Dr Sehn said there were no unexpected safety signals among patients in the OB arm.

About 99% of patients in the OB arm experienced at least 1 adverse event (AE), as did 98% of patients in the control arm. Severe AEs occurred in 38.1% and 32.8% of patients, respectively, and grade 3/4 AEs occurred in 67% and 62.1%, respectively.

AEs leading to treatment withdrawal occurred in 18% and 15.7% of patients, respectively. And AEs leading to death occurred in 6.2% and 6.1%, respectively.

Grade 3/4 AEs that occurred in at least 2% of patients in the OB and control arms, respectively, were neutropenia (33% vs 26.3%), thrombocytopenia (10.8% vs 16.2%), infusion-related reactions (10.8% vs 5.6%), anemia (7.7% vs 10.1%), febrile neutropenia (4.6% vs 3.5%), nausea (1% vs 3%), fatigue (1.5% vs 2.5%), diarrhea (1% vs 2.5%), and vomiting (2.1% vs 1%).

Response and survival

According to an independent radiology facility, 69.2% of patients in the OB arm had responded to treatment at the end of induction, as had 63% of the control arm. The best overall response by the 12-month mark was 78.7% and 76.6%, respectively.
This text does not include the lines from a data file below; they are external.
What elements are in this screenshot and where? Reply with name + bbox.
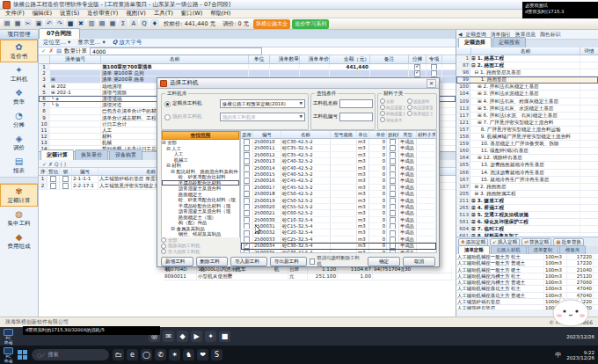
toolbar-icon[interactable]: ↷ — [55, 19, 64, 28]
taskbar-app-icon[interactable]: ♞ — [183, 349, 194, 360]
sidebar-item[interactable]: ❖ 费率 — [0, 85, 38, 108]
toolbar-icon[interactable]: ▤ — [98, 19, 106, 28]
detail-tab[interactable]: 设备购置 — [109, 149, 142, 160]
ok-button[interactable]: 确定 — [368, 257, 400, 266]
sidebar-item[interactable]: ✿ 造价书 — [0, 40, 38, 62]
col-spec[interactable]: 专项 — [427, 55, 442, 63]
quota-tree-row[interactable]: 211 ⊞ 3. 隧道工程 — [456, 198, 598, 205]
quota-tree-row[interactable]: 87 ⊟ 2. 路面工程 — [456, 62, 598, 69]
resource-row[interactable]: 2500016 砼C45-42.5-2 m3 0 半成品 — [241, 178, 436, 184]
quota-tree-row[interactable]: 164 ⊞ 12. 填隙碎石基层 — [456, 155, 598, 162]
uncheck-delete-option[interactable]: 取消勾选时删除工料机 — [310, 255, 363, 267]
resource-row[interactable]: 2500015 砼C40-52.5-2 m3 0 半成品 — [241, 171, 436, 178]
quota-bottom-tab[interactable]: 公路人材机 — [491, 245, 527, 254]
sidebar-item[interactable]: ▤ 报表 — [0, 154, 38, 177]
taskbar-app-icon[interactable]: S — [211, 349, 222, 360]
sidebar-item[interactable]: ◆ 费用组成 — [0, 229, 38, 252]
menu-item[interactable]: 视图(V) — [126, 10, 146, 18]
resource-name-input[interactable] — [339, 99, 373, 108]
sidebar-item[interactable]: ◍ 集中工料 — [0, 207, 38, 229]
scope-radio-item[interactable]: 导入的库工料机 — [161, 249, 238, 255]
resource-row[interactable]: 2500030 砼C10-32.5-4 m3 0 半成品 — [241, 217, 436, 223]
resource-code-input[interactable] — [339, 113, 373, 121]
quota-tree-row[interactable]: 265 ⊞ 4. 桥涵工程 — [456, 205, 598, 212]
col-name[interactable]: 名称 — [101, 55, 249, 63]
quota-library-select[interactable]: 纵横公路工程预算定额(2018)▼ — [220, 99, 305, 108]
scope-tree-node[interactable]: 砼、砂浆类配合比材料（现 — [162, 197, 239, 203]
quota-tree-row[interactable]: 513 ⊞ 5. 交通工程及沿线设施 — [456, 212, 598, 219]
dialog-action-button[interactable]: 新增工料机 — [161, 257, 193, 266]
locate-dropdown[interactable]: 定位至… ▾ — [43, 39, 70, 47]
taskbar-app-icon[interactable]: e — [127, 349, 138, 360]
resource-row[interactable]: 2500032 砼C20-32.5-4 m3 0 半成品 — [241, 229, 436, 236]
quota-bottom-tab[interactable]: 清单定额 — [458, 245, 490, 254]
dialog-titlebar[interactable]: 选择工料机 ✕ — [157, 78, 439, 89]
taskbar-app-icon[interactable]: 🗀 — [113, 349, 124, 360]
quota-tree-row[interactable]: 157 8. 厂拌悬浮密实型稳定土混合料运输 — [456, 127, 598, 134]
resource-row[interactable]: 2500012 砼C35-42.5-2 m3 0 半成品 — [241, 152, 436, 158]
toolbar-icon[interactable]: ▥ — [87, 19, 96, 28]
quota-bottom-row[interactable]: 人工辅助机械挖沟槽土方 普通土 100m3 27060 — [456, 280, 598, 286]
resource-row[interactable]: 2500035 砼C30-42.5-4 m3 0 半成品 — [241, 250, 436, 253]
start-button[interactable] — [17, 349, 28, 360]
col-share[interactable]: 分摊 — [409, 55, 427, 63]
subclass-option[interactable]: 筑路原料 — [407, 98, 433, 104]
subclass-option[interactable]: 商品混凝土 — [380, 105, 405, 110]
taskbar-app-icon[interactable]: ◆ — [177, 331, 188, 342]
dialog-action-button[interactable]: 导入新工料机 — [230, 257, 267, 266]
taskbar-app-icon[interactable]: ▶ — [191, 331, 202, 342]
dialog-action-button[interactable]: 删除工料机 — [196, 257, 229, 266]
host-clock[interactable]: 9:22 2023/12/26 — [566, 350, 594, 360]
quota-tree-row[interactable]: 104 ⊞ 3. 拌和法水泥稳定土基层 — [456, 91, 598, 98]
sidebar-splitter[interactable] — [0, 177, 38, 184]
resource-row[interactable]: 800704D 10000L以内洒水汽车 台班 1.120 1104.67 94… — [164, 266, 454, 273]
toolbar-icon[interactable]: Σ — [119, 19, 128, 28]
subclass-option[interactable]: 各类稳定土混合料 — [407, 111, 433, 116]
pc-terminal-badge[interactable]: PC终端 — [4, 329, 13, 345]
toolbar-icon[interactable]: Q — [140, 19, 149, 28]
quota-panel-tab[interactable]: 定额选择 — [458, 37, 492, 47]
scope-tree-node[interactable]: 钢丝、线材及其制品 — [162, 231, 239, 237]
quota-toolbar-item[interactable]: 颜色标识 — [540, 31, 560, 39]
menu-item[interactable]: 文件(F) — [5, 10, 25, 18]
quota-tree-row[interactable]: 1 ⊞ 1. 路基工程 — [456, 55, 598, 62]
quota-tree-row[interactable]: 100 ⊞ 2. 拌和法石灰稳定土基层 — [456, 84, 598, 91]
toolbar-icon[interactable]: ▣ — [34, 19, 43, 28]
quota-tree-row[interactable]: 121 ⊞ 7. 厂拌悬浮密实型稳定土混合料 — [456, 120, 598, 127]
cancel-button[interactable]: 取消 — [403, 257, 435, 266]
resource-row[interactable]: ✔ 2500034 砼C30-32.5-4 m3 0 半成品 — [241, 243, 436, 249]
tree-col-detail[interactable]: 详情 — [580, 47, 598, 55]
sidebar-item[interactable]: ◈ 调价 — [0, 131, 38, 154]
toolbar-icon[interactable]: A — [129, 19, 138, 28]
sidebar-item[interactable]: ✦ 工料机 — [0, 62, 38, 85]
quota-tree-row[interactable]: 166 14. 泡沫沥青就地冷再生基层 — [456, 170, 598, 177]
resource-row[interactable]: 2500033 砼C25-32.5-4 m3 0 半成品 — [241, 237, 436, 243]
quota-bottom-tab[interactable]: 清单复制 — [528, 245, 559, 254]
tab-contract-section[interactable]: 07合同段 — [39, 28, 80, 39]
resource-row[interactable]: 2500013 砼C40-32.5-2 m3 0 半成品 — [241, 158, 436, 164]
col-amount[interactable]: 金额（元） — [330, 55, 370, 63]
toolbar-icon[interactable]: ♦ — [150, 19, 159, 28]
toolbar-icon[interactable]: ▦ — [13, 19, 22, 28]
formula-input[interactable] — [90, 47, 262, 55]
resource-row[interactable]: 2500011 砼C35-32.5-2 m3 0 半成品 — [241, 145, 436, 151]
col-unit[interactable]: 单位 — [249, 55, 270, 63]
resource-row[interactable]: 2500018 砼C50-42.5-2 m3 0 半成品 — [241, 191, 436, 197]
menu-item[interactable]: 编辑(E) — [33, 10, 52, 18]
taskbar-app-icon[interactable]: ✶ — [169, 349, 180, 360]
quota-tree-row[interactable]: 159 10. 基层稳定土厂拌设备安装、拆除 — [456, 141, 598, 148]
quota-tree-row[interactable]: 581 ⊞ 6. 绿化及环境保护工程 — [456, 219, 598, 226]
quota-tree-row[interactable]: 205 ⊞ 3. 路面附属工程 — [456, 191, 598, 198]
col-price[interactable]: 清单单价 — [300, 55, 330, 63]
detail-tab[interactable]: 定额计算 — [40, 149, 74, 160]
quota-bottom-row[interactable]: 人工辅助机械挖基坑土方 松土 100m3 47040 — [456, 286, 598, 292]
close-icon[interactable]: ✕ — [427, 79, 436, 88]
remote-clock[interactable]: 2023/12/26 — [566, 334, 594, 339]
learning-series-badge[interactable]: 造价学习系列 — [292, 19, 329, 29]
subclass-option[interactable]: 绿化苗木 — [380, 117, 405, 122]
menu-item[interactable]: 工具(T) — [154, 10, 173, 18]
toolbar-icon[interactable]: ✖ — [77, 19, 85, 28]
subclass-option[interactable]: 外购混凝土构件 — [380, 111, 405, 116]
display-dropdown[interactable]: 显示至… ▾ — [77, 39, 105, 47]
quota-bottom-row[interactable]: 人工辅助机械挖沟槽土方 松土 100m3 25120 — [456, 273, 598, 280]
The median follow-up was 21 months. At that point, the median PFS had not been reached in the OB arm but was 14.9 months in the control arm (P<0.0001), according to the independent radiology facility.

According to investigators, the median PFS was 29.2 months and 14 months, respectively (P<0.0001).

The median OS has not been reached in either arm (P=0.4017). Thirty-four patients (18%) in the OB arm died, as did 41 (20%) in the control arm.

Dr Sehn said longer follow-up is needed to determine the potential OS benefit associated with obinutuzumab, but the PFS benefit of OB is clinically meaningful.

“The fact that this new approach doubled average remission time marks a major step forward for our patients,” she said. “Obinutuzumab may offer patients the chance to stay well for a significantly longer period of time, putting off the need for additional chemotherapy.”